Required work: Which lines of the material contain the word "Sharan"? Show each one.

Given entries:

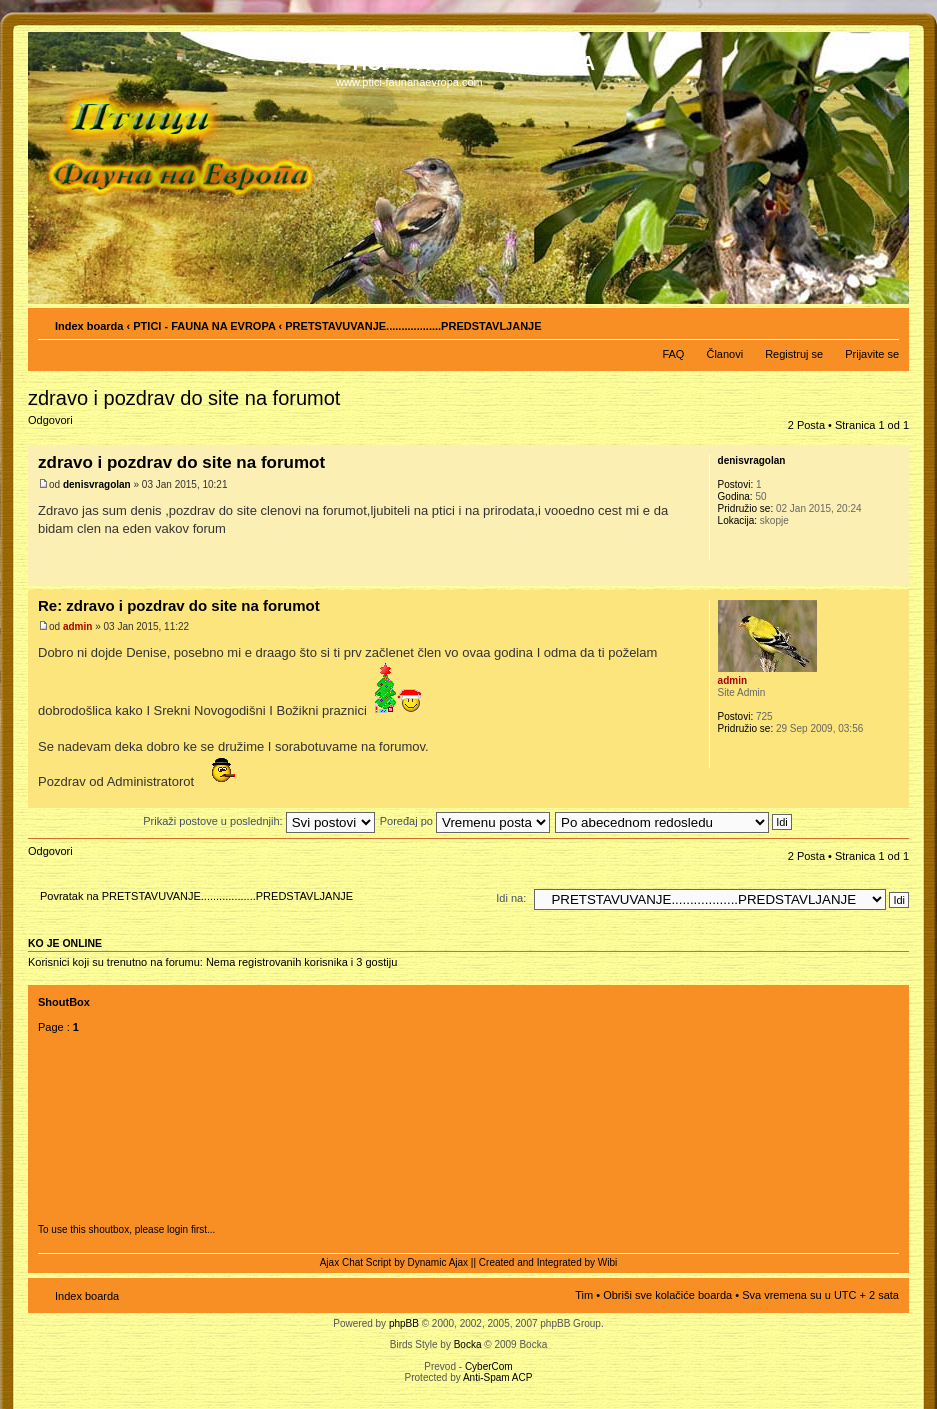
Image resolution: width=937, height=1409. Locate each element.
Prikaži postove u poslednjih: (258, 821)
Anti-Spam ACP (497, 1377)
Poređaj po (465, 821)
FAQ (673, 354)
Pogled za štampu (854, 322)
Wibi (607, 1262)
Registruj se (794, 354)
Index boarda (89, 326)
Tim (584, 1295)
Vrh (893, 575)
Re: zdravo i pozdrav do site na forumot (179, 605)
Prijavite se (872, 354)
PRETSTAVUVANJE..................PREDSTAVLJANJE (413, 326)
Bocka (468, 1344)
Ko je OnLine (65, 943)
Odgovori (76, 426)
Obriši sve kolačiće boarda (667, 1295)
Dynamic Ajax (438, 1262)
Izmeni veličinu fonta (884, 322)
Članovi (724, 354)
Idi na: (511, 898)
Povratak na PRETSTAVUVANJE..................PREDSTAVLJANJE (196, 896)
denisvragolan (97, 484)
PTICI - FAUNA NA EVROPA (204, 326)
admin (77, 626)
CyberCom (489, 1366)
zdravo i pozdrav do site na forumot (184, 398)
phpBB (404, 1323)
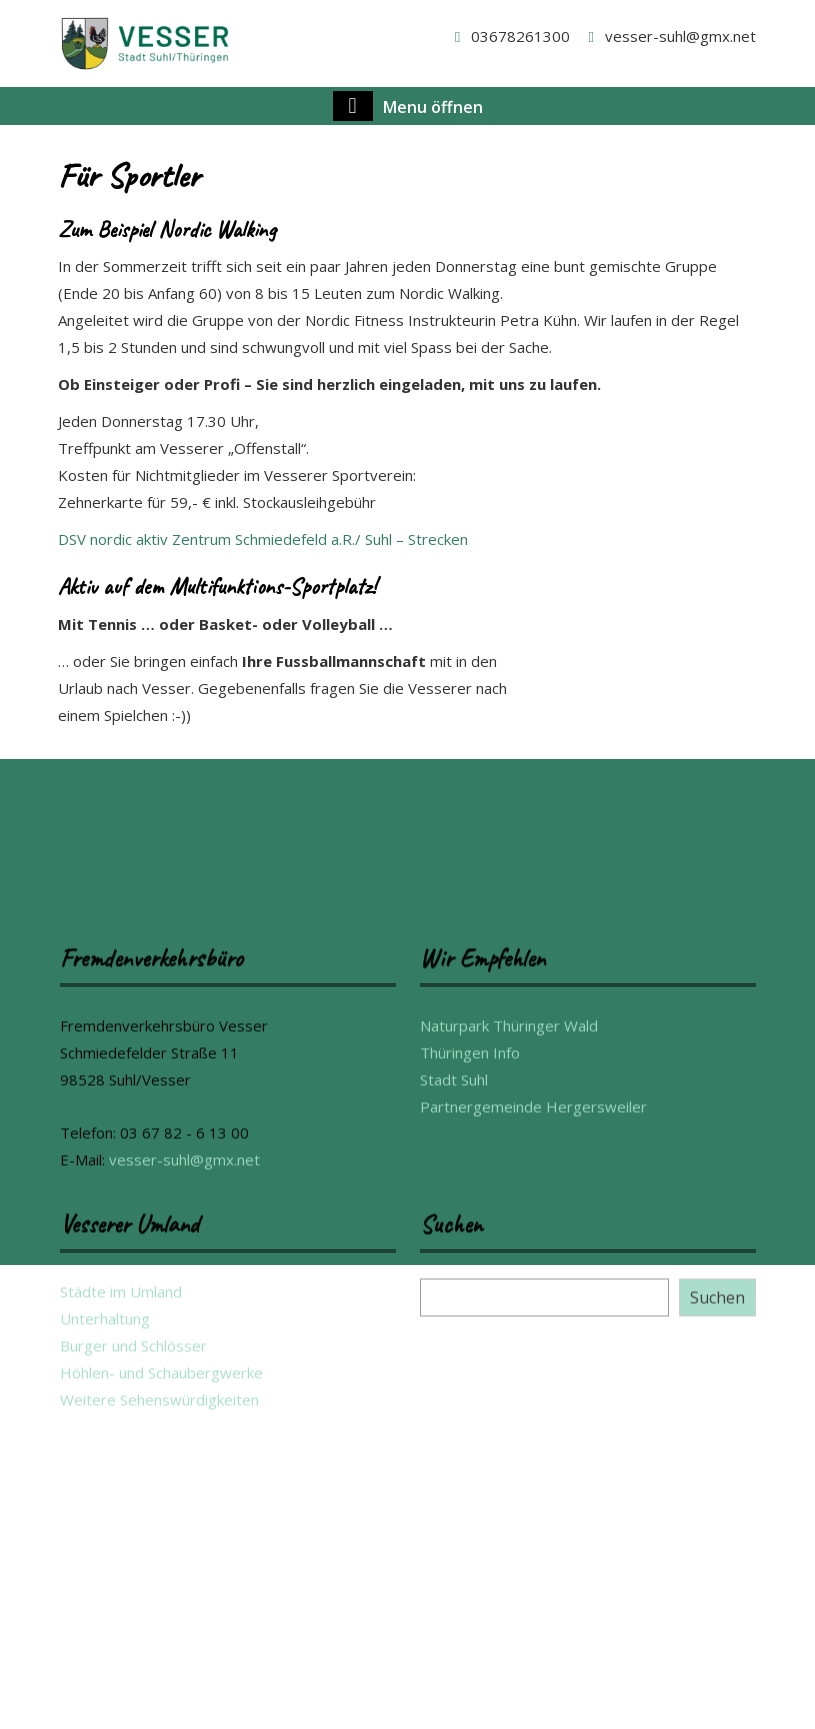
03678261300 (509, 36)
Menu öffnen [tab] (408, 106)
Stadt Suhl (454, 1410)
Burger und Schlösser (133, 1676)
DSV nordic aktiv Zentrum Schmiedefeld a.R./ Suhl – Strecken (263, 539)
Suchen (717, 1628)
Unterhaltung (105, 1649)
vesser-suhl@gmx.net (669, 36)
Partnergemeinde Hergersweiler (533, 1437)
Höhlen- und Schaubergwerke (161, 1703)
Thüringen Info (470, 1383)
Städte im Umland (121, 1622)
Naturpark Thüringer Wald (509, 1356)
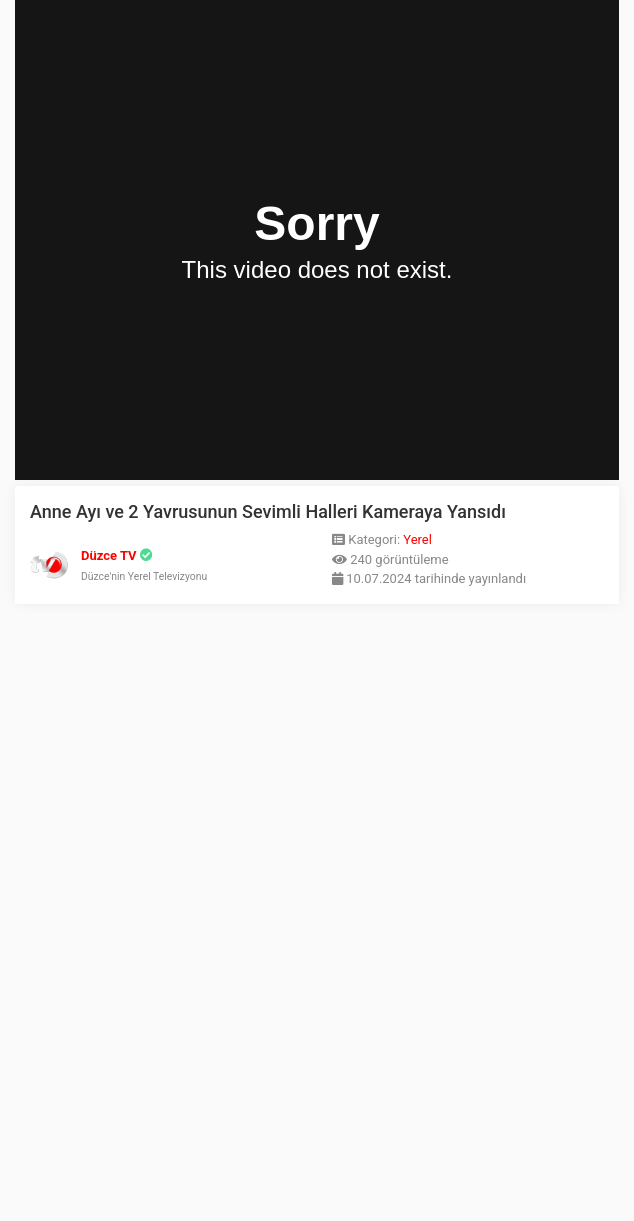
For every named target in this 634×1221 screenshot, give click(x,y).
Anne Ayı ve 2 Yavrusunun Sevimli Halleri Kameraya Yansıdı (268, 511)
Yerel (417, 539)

---

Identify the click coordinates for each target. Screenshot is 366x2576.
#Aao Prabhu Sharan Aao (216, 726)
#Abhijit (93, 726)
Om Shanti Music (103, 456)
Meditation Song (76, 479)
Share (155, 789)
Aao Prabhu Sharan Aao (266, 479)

--

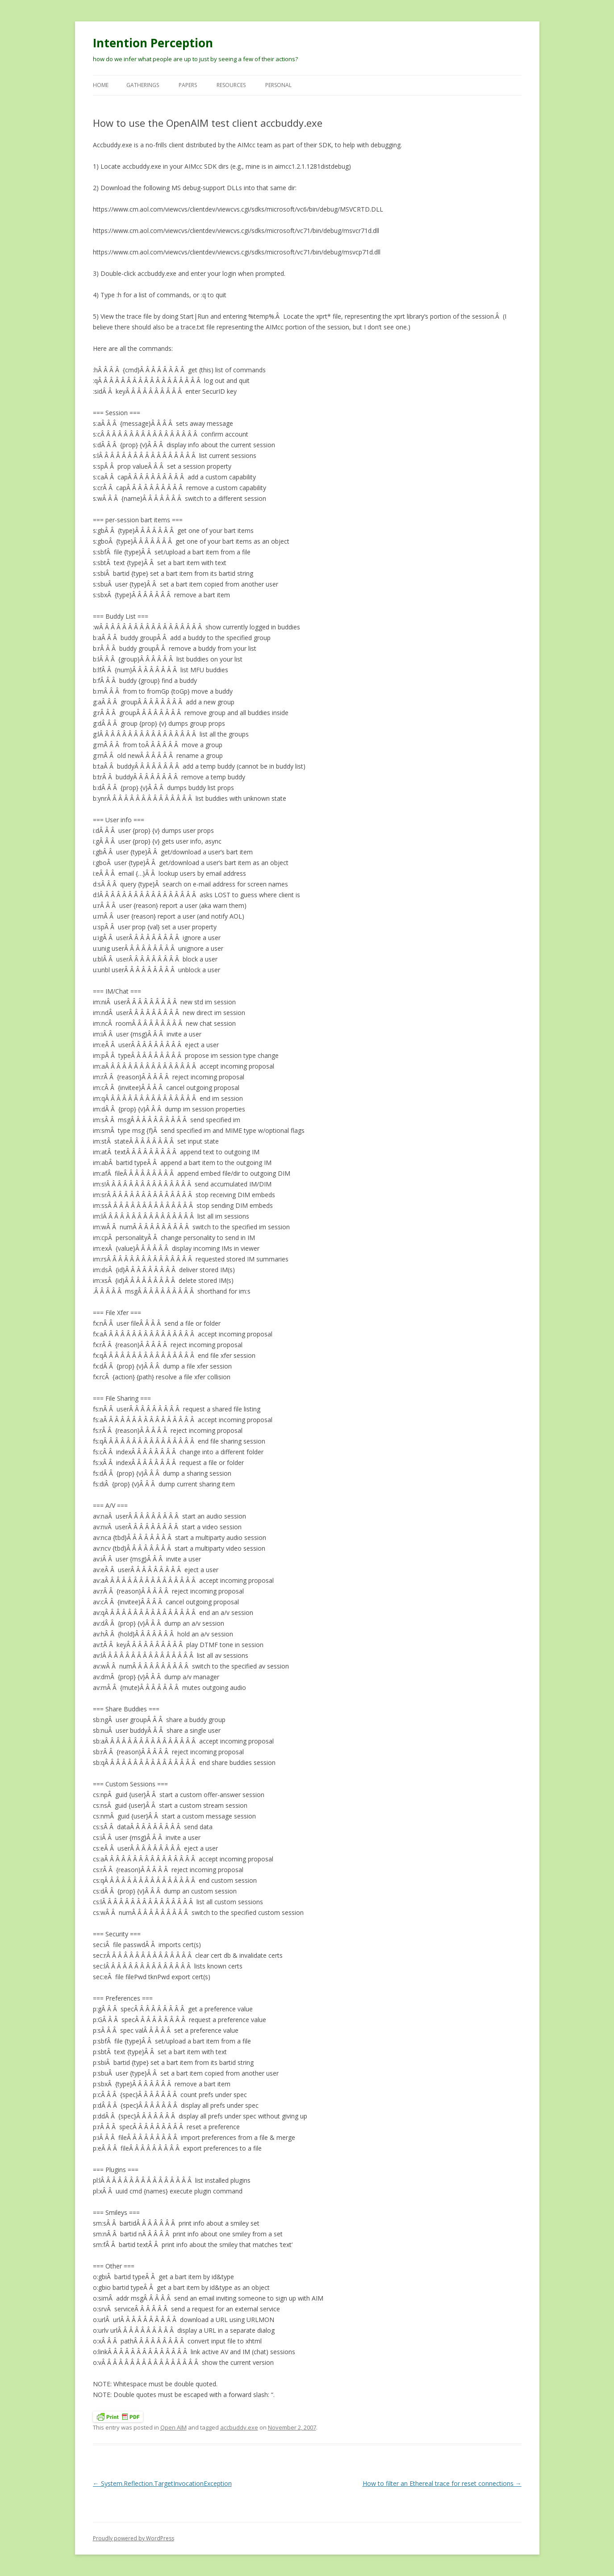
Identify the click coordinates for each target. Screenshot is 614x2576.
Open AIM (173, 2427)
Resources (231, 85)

Written solution:
#Aao Prabhu Sharan Aao (216, 726)
Aao Prabhu Sharan Aao (266, 479)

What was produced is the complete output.